The photoluminescence (PL) of multilayer GeCH₃, conversely to its H-terminated counterpart, is tightly linked to the presence of water in the van der Waals gap.¹⁷ Water intercalation switches the PL spectrum reversibly between a bright red peak centered around 1.97 eV—significantly above the 1.62 eV bandgap—for the hydrated material, and a broad band-tail emission for the dry one. The PL excitation spectrum of the 1.97 eV emission starts at 2.1 eV and has its maximum at 3.5 eV, hence demonstrating that this emission arises from strong electronic transitions involving electronic levels above the conduction band minimum and/or below the valence band maximum. The strong above-gap PL and simultaneous suppression of the band-tail emission suggest that the involved above-gap levels have no allowed relaxation channel toward the band edges. A deeper insight into the electronic nature of the involved excited states, the interplay between them, and the associated time scales¹⁸⁻²⁰ is vital for rationalizing Xanes’ optoelectronic and light-harvesting functionalities.
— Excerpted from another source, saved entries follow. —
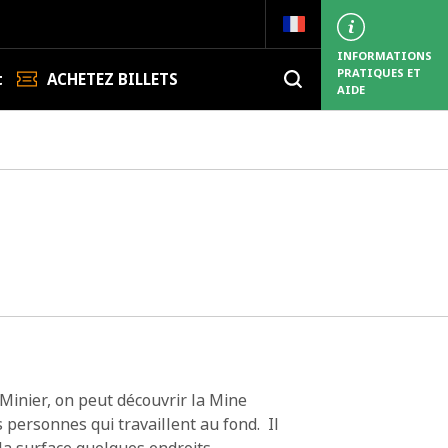
INFORMATIONS
PRATIQUES
ET
t
ACHETEZ BILLETS
AIDE
 Minier, on peut découvrir la Mine
 personnes qui travaillent au fond. Il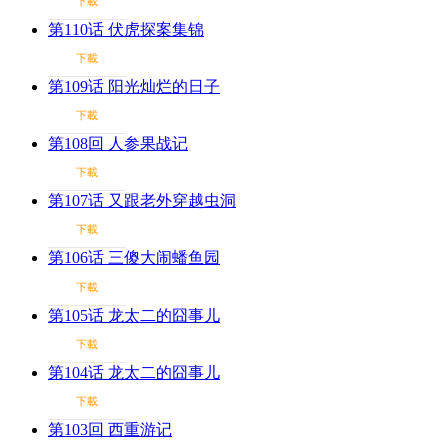
下載
第110话 伏虎探案集锦
下載
第109话 阳光灿烂的日子
下載
第108回 人参果战记
下載
第107话 又跟老外穿越虫洞
下載
第106话 三傻大闹蟠鱼园
下載
第105话 龙太二的囧事儿
下載
第104话 龙太二的囧事儿
下載
第103回 西重游记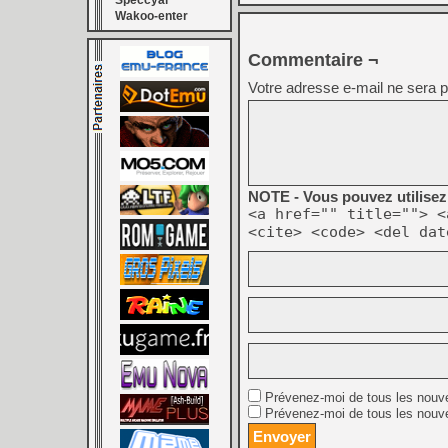
Speccyal
Wakoo-enter
Commentaire ¬
Votre adresse e-mail ne sera p
NOTE - Vous pouvez utilisez 
<a href="" title=""> <
<cite> <code> <del dat
Prévenez-moi de tous les nouv
Prévenez-moi de tous les nouve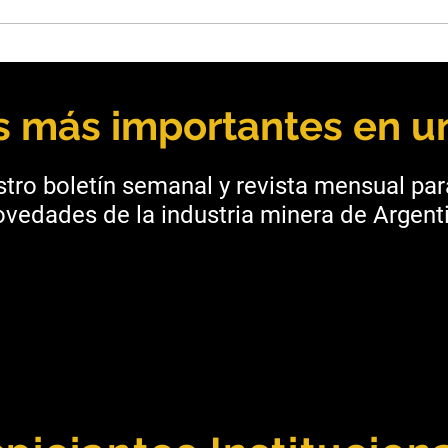
San Juan: Vicuña aportará
Mend
USD 250 millones para
unen
infraestructura provincial
Mala
as más importantes en un
tro boletín semanal y revista mensual pa
vedades de la industria minera de Argenti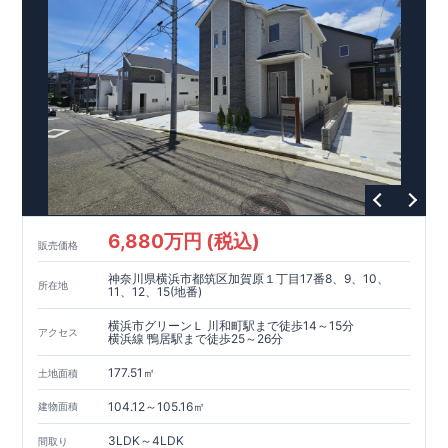
ギー性⑥居住環境⑦維持保全管理
そのほかの魅力として、住宅ローン金利優遇、固定資産税の減
税、中古市場での売却時にも有利です。
■
住宅性能評価ダブル
取得
もっと詳しく
「設計」と「建設」のダブルで性
能を評価されています！図面を第三者機関へ提出します。外部
■
当社こだわりの空間アイディアを
ショート動画
で
評価委員が建設中に
ご紹介しています。
3
回、竣工時に
ここをクリッ
1
回の現場検査が行われま
ク
す。構造の安定・劣化の軽減・維持管理への配慮・温熱環境・
エネルギー消費量の必須
4
分野、空気環境で、最高等級取得！
■
耐震等級
3
もっと詳しく
東栄住宅の建物は、国が定めた耐
震最高等級
3
を取得。建築基準法に定められた、｢数百年に一度
発生する地震に対して、倒壊、崩壊しない｣という基準から、さ
らに
1.5
倍の耐震力を達成しています。
■
耐風等級
2
災害時の損
傷の受けにくさを評価されています。建築基準法に定められて
6,880万円 (税込)
販売価格
いる暴風による力（
500
年に
1
度）のさらに
1.2
倍の暴風に対して
も損傷を生じないことで耐風最高等級
2
を取得しています。
■
自
神奈川県横浜市都筑区加賀原１丁目17番8、9、10、
社一貫体制
もっと詳しく
東栄住宅は土地の仕入れ、設計、施
所在地
11、12、15(地番)
工、販売、メンテナンスまで、すべてのプロセスに携わってい
ます。
■
アフターサポート
もっと詳しく
快適に暮らす
横浜市グリーンＬ 川和町駅まで徒歩14～15分
アクセス
横浜線 鴨居駅まで徒歩25～26分
ことができる住宅の品質を長期にわたり維持するには、定期的
な点検を実施することが重要です。
最大
60
年間の保証制度がご
177.51㎡
土地面積
ざいます。もちろん、定期点検以外でも万一不具合が発生した
際は対応いたします。
104.12～105.16㎡
建物面積
3LDK～4LDK
間取り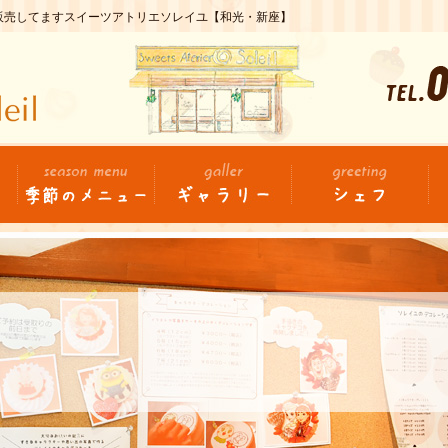
を販売してますスイーツアトリエソレイユ【和光・新座】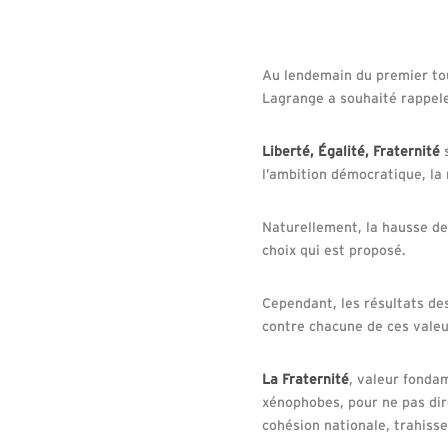
Au lendemain du premier tour
Lagrange a souhaité rappele
Liberté, Égalité, Fraternité
s
l’ambition démocratique, la
Naturellement, la hausse de 
choix qui est proposé.
Cependant, les résultats de
contre chacune de ces valeu
La Fraternité
, valeur fonda
xénophobes, pour ne pas dir
cohésion nationale, trahiss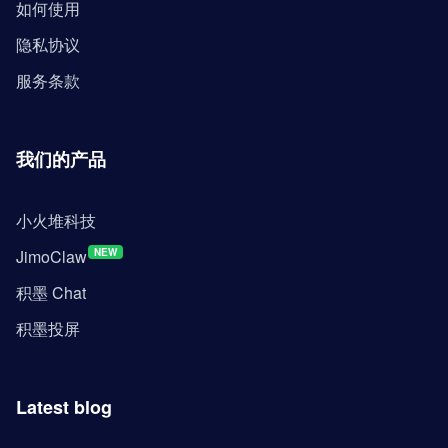
如何使用
隐私协议
服务条款
我们的产品
小火堆科技
JimoClaw
NEW
积墨 Chat
积墨投屏
Latest blog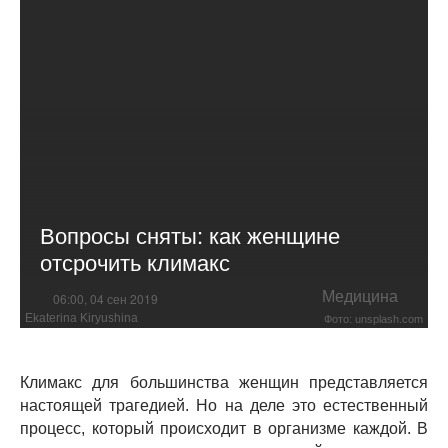
Вопросы сняты: как женщине
отсрочить климакс
Медицина
06:00, 04 сен 2019
Ekaterina Kiryushina
Фото: unsplash.com
Климакс для большинства женщин представляется
настоящей трагедией. Но на деле это естественный
процесс, который происходит в организме каждой. В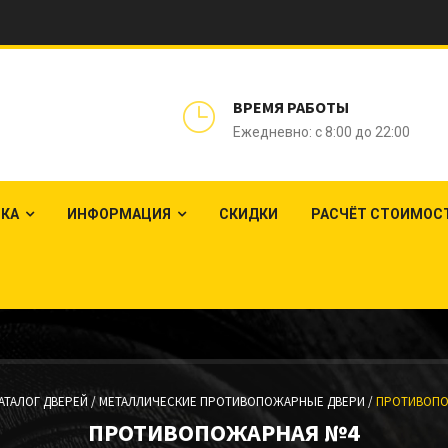
ВРЕМЯ РАБОТЫ
Ежедневно: с 8:00 до 22:00
ЛКА
ИНФОРМАЦИЯ
СКИДКИ
РАСЧЁТ СТОИМОС
АТАЛОГ ДВЕРЕЙ /
МЕТАЛЛИЧЕСКИЕ ПРОТИВОПОЖАРНЫЕ ДВЕРИ /
ПРОТИВОПО
ПРОТИВОПОЖАРНАЯ №4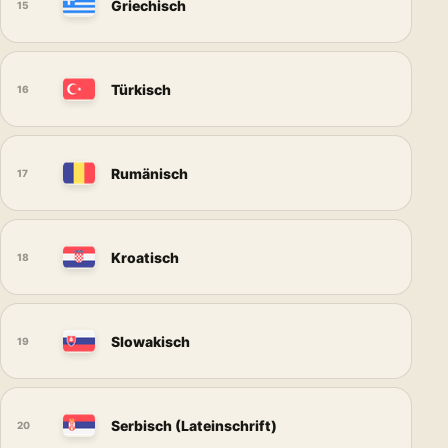
Griechisch
15
Türkisch
16
Rumänisch
17
Kroatisch
18
Slowakisch
19
Serbisch (Lateinschrift)
20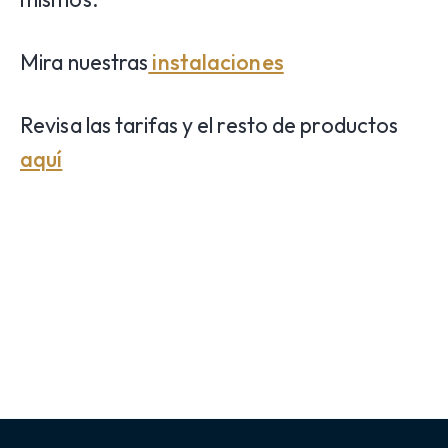
Mira nuestras
instalaciones
Revisa las tarifas y el resto de productos
aquí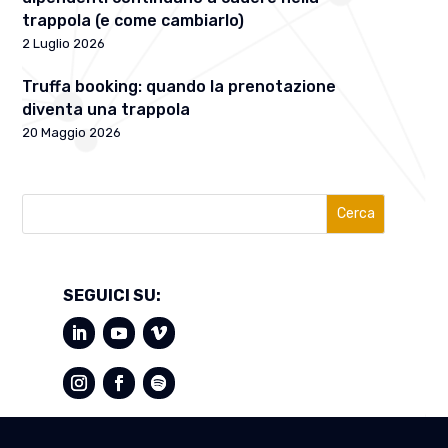
trappola (e come cambiarlo)
2 Luglio 2026
Truffa booking: quando la prenotazione
diventa una trappola
20 Maggio 2026
Cerca
SEGUICI SU: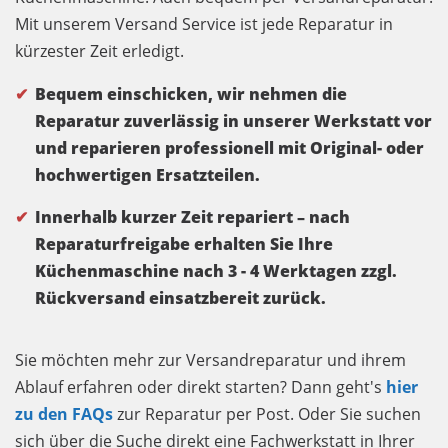
Mit unserem Versand Service ist jede Reparatur in
kürzester Zeit erledigt.
Bequem einschicken, wir nehmen die
Reparatur zuverlässig in unserer Werkstatt vor
und reparieren professionell mit Original- oder
hochwertigen Ersatzteilen.
Innerhalb kurzer Zeit repariert – nach
Reparaturfreigabe erhalten Sie Ihre
Küchenmaschine nach 3 - 4 Werktagen zzgl.
Rückversand einsatzbereit zurück.
Sie möchten mehr zur Versandreparatur und ihrem
Ablauf erfahren oder direkt starten? Dann geht's
hier
zu den FAQs
zur Reparatur per Post. Oder Sie suchen
sich über die Suche direkt eine Fachwerkstatt in Ihrer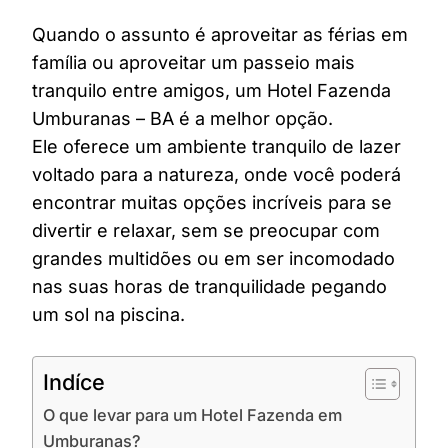
Quando o assunto é aproveitar as férias em
família ou aproveitar um passeio mais
tranquilo entre amigos, um Hotel Fazenda
Umburanas – BA é a melhor opção.
Ele oferece um ambiente tranquilo de lazer
voltado para a natureza, onde você poderá
encontrar muitas opções incríveis para se
divertir e relaxar, sem se preocupar com
grandes multidões ou em ser incomodado
nas suas horas de tranquilidade pegando
um sol na piscina.
Indíce
O que levar para um Hotel Fazenda em
Umburanas?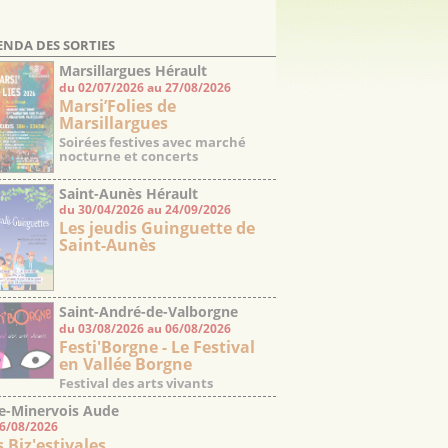
ENDA DES SORTIES
Marsillargues Hérault
du 02/07/2026 au 27/08/2026
Marsi’Folies de
Marsillargues
Soirées festives avec marché
nocturne et concerts
Saint-Aunès Hérault
du 30/04/2026 au 24/09/2026
Les jeudis Guinguette de
Saint-Aunès
Saint-André-de-Valborgne
du 03/08/2026 au 06/08/2026
Gard
Festi'Borgne - Le Festival
en Vallée Borgne
Festival des arts vivants
e-Minervois Aude
06/08/2026
s Biz'estivales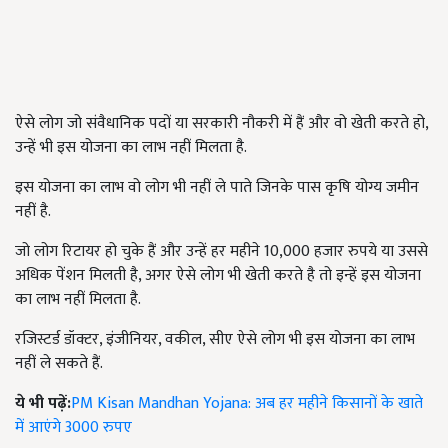
ऐसे लोग जो संवैधानिक पदों या सरकारी नौकरी में हैं और वो खेती करते हो,
उन्हें भी इस योजना का लाभ नहीं मिलता है.
इस योजना का लाभ वो लोग भी नहीं ले पाते जिनके पास कृषि योग्य जमीन
नहीं है.
जो लोग रिटायर हो चुके हैं और उन्हें हर महीने 10,000 हजार रुपये या उससे
अधिक पेंशन मिलती है, अगर ऐसे लोग भी खेती करते है तो इन्हें इस योजना
का लाभ नहीं मिलता है.
रजिस्टर्ड डॉक्टर, इंजीनियर, वकील, सीए ऐसे लोग भी इस योजना का लाभ
नहीं ले सकते हैं.
ये भी पढ़ें:
PM Kisan Mandhan Yojana: अब हर महीने किसानों के खाते
में आएंगे 3000 रुपए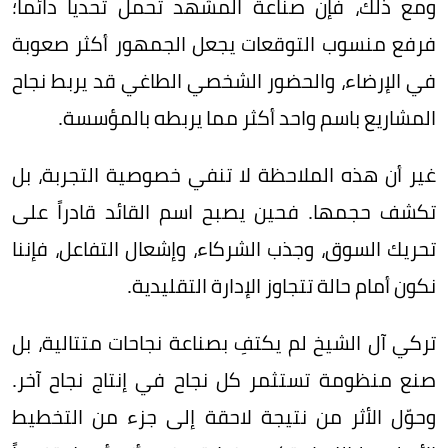
ومع ذلك، فإن صناعة المشهد تحمل تحدياً دائماً؛
فرفع منسوب التوقعات يجعل الجمهور أكثر صعوبة
في الإرضاء، والحضور الشخصي الطاغي قد يربط نجاح
المشاريع باسم واحد أكثر مما يربطه بالمؤسسة.
غير أن هذه الملاحظة لا تنفي خصوصية التجربة، بل
تكشف حجمها. فحين يصبح اسم القائد قادراً على
تحريك السوق، وجذب الشركاء، وإشعال التفاعل، فإننا
نكون أمام حالة تتجاوز الإدارة التقليدية.
تركي آل الشيخ لم يكتفِ بصناعة نجاحات متتالية، بل
صنع منظومة تستثمر كل نجاح في إنتاج نجاح آخر.
وحوّل الأثر من نتيجة لاحقة إلى جزء من التخطيط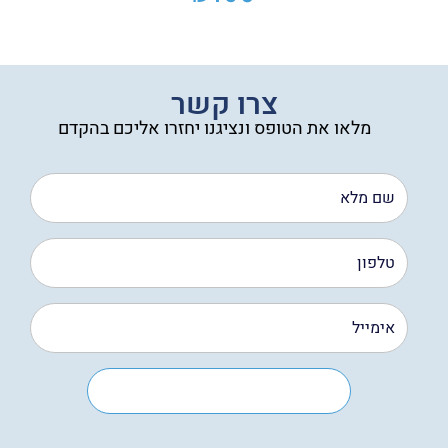
צרו קשר
מלאו את הטופס ונציגנו יחזרו אליכם בהקדם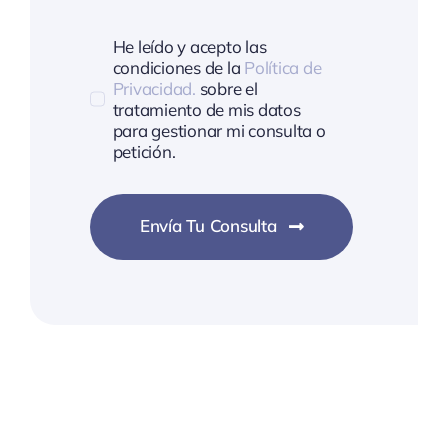
He leído y acepto las
condiciones de la
Política de
Privacidad.
sobre el
tratamiento de mis datos
para gestionar mi consulta o
petición.
Envía Tu Consulta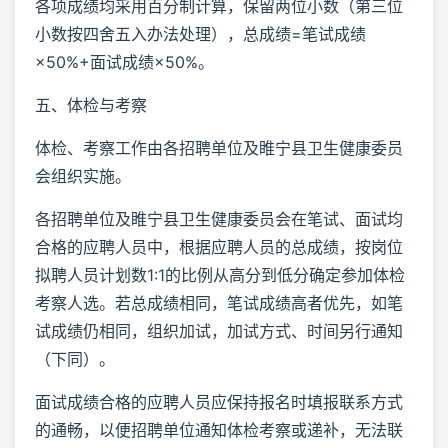
各项成绩均采用百分制计算，保留两位小数（第三位
小数按四舍五入办法处理），总成绩=笔试成绩
×50%+面试成绩×50%。
五、体检与考察
体检、考察工作由各招聘单位及睢宁县卫生健康委员
会组织实施。
各招聘单位及睢宁县卫生健康委员会在笔试、面试均
合格的应聘人员中，根据应聘人员的总成绩，按岗位
拟聘人员计划数1:1的比例从高分到低分确定参加体检
考察人选。若总成绩相同，笔试成绩高者优先，如笔
试成绩仍相同，组织加试，加试方式、时间另行通知
（下同）。
面试成绩合格的应聘人员应保持报名时填报联系方式
的通畅，以便招聘单位通知体检考察或递补，无法联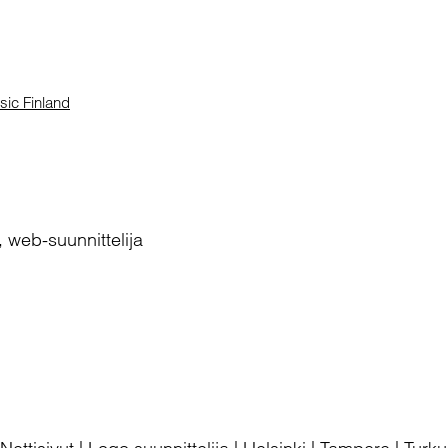
ic Finland
, web-suunnittelija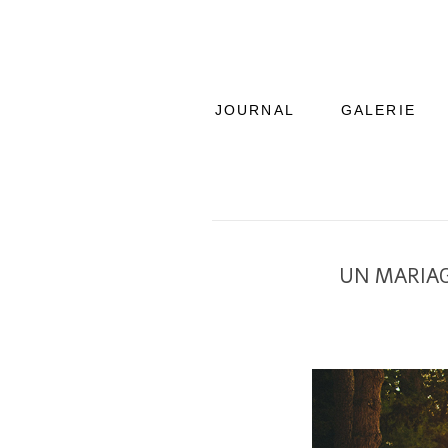
JOURNAL
GALERIE
UN MARIAG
In this work, we exploit time-resolved photoluminescence (TRPL) to unveil the origin of the 1.97 eV above bandgap emission in GeCH₃. From the analysis of the emission peak energy and intensity as a function of time and temperature, we assign the observed fluorescence to the interplay of two distinct exciton populations and discuss their electronic nature.

The polycrystalline powders of GeCH₃ were synthesized following previously established procedures.¹⁷

For the TRPL measurements, we used a Ti:sapphire oscillator (Chameleon Ultra II Coherent) producing a train of 140 fs pulses with a repetition rate of 80 MHz at 800 nm. A β-barium borate (BBO) crystal was used to obtain the second harmonic at 400 nm. Spatial resolution was achieved through the incorporation of a homemade microscope in the setup.²¹ A long pass dichroic mirror at 530 nm was used to reflect the excitation beam (400 nm) that was then coupled to a 20× objective (Nikon) to focus onto the sample with a spot size of about 6 μm. The emission signals were collected in backscattering geometry using a 550 nm long-pass filter and analyzed by a spectrograph (Princeton Instruments Acton SP2300) coupled to a streak camera (Hamamatsu C5680, Japan) equipped with a synchro-scan voltage sweep module. In these measurements, the fluorescence intensity was obtained as a function of both wavelength and time with spectral and temporal resolutions of ∼1 nm (∼3 meV in our spectral range) and ∼20 ps (for 2 ns time window), respectively. Cryogenic measurements were performed using a cryostat (Oxford Instruments) cooled with liquid nitrogen under vacuum conditions (10^–6 mbar). From the synthesized powder, we selected a bulk flake of a few hundred micrometer lateral size and glued it with two thin slices of carbon tape onto a fused silica substrate. The sample was then gently annealed at 150 °C under a vacuum for 15–18 h before measurement to remove most of the intercalated water and reach a water concentration that remains stable during the measurements at varying temperatures.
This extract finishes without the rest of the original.